Reverend Acland paused to sip his claret. “The truth of one or the other will emerge only after he has been among us for some time. He strikes me as a man who is struggling to quell some racking torment. I would be flattered if he came to me for spiritual consolation or advice, but he has not yet crossed the threshold of our church.”

  Whatever that torment may be, sir, thought Reece Vishonn, I earnestly hope that it is nothing into which you may sink your righteous teeth.

  Ralph Cullis toyed with the temptation to remark on the slim odds of Hugh Kenrick being lashed or fined by the sheriff for nonattendance, but thought better of it and settled for clearing his throat.

  Reverend Acland departed shortly after this exchange to take advantage of the waning daylight.
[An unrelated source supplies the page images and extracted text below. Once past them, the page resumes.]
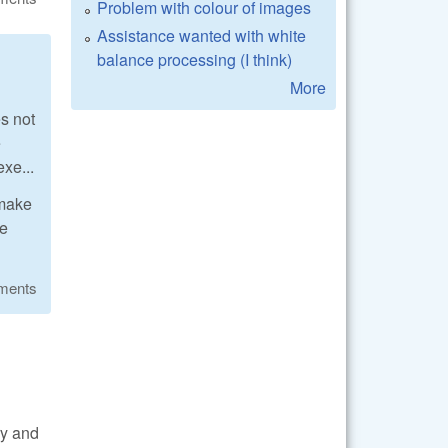
Problem with colour of images
Assistance wanted with white
balance processing (I think)
More
s not
e
xe...
 make
re
ments
ry and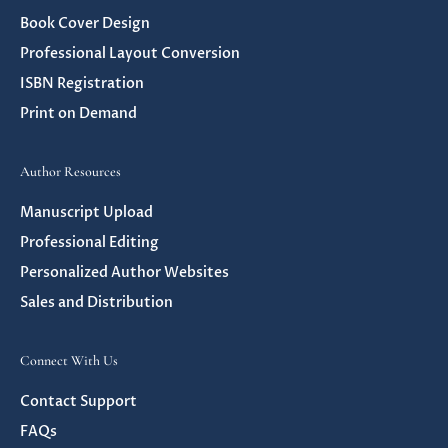
Book Cover Design
Professional Layout Conversion
ISBN Registration
Print on Demand
Author Resources
Manuscript Upload
Professional Editing
Personalized Author Websites
Sales and Distribution
Connect With Us
Contact Support
FAQs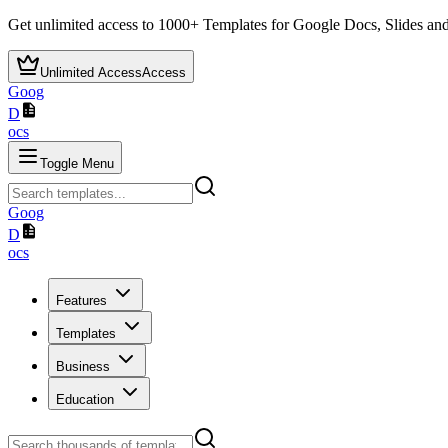
Get unlimited access to
1000+
Templates for Google Docs, Slides and
Unlimited Access
Access
Goog
D
ocs
Toggle Menu
Goog
D
ocs
Features
Templates
Business
Education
Vishonn and Cullis pondered Hugh Kenrick’s marriage prospects, but only briefly, for all the planters but Henry Otway had eligible daughters, and an unspoken rivalry among the families had ensued to win the prestige of claiming a baron for a son-in-law and a baroness for a daughter. The two gentlemen also ventured speculation about Hugh Kenrick joining their Freemason’s lodge. They concluded that they could not predict how he might reply to an invitation. Finally, as Ralph Cullis prepared to leave, he asked his host the question that was on their minds all day: “I wonder what Mr. Frake will make of him, and he of Mr. Frake?”

  Reece Vishonn barked sharply once in a laugh. “Of this I’m certain, Mr. Cullis,” he answered. “They will either find themselves to be brothers in spirit, or they will be two wild boars, and we shall be witnesses to a savage brawl!”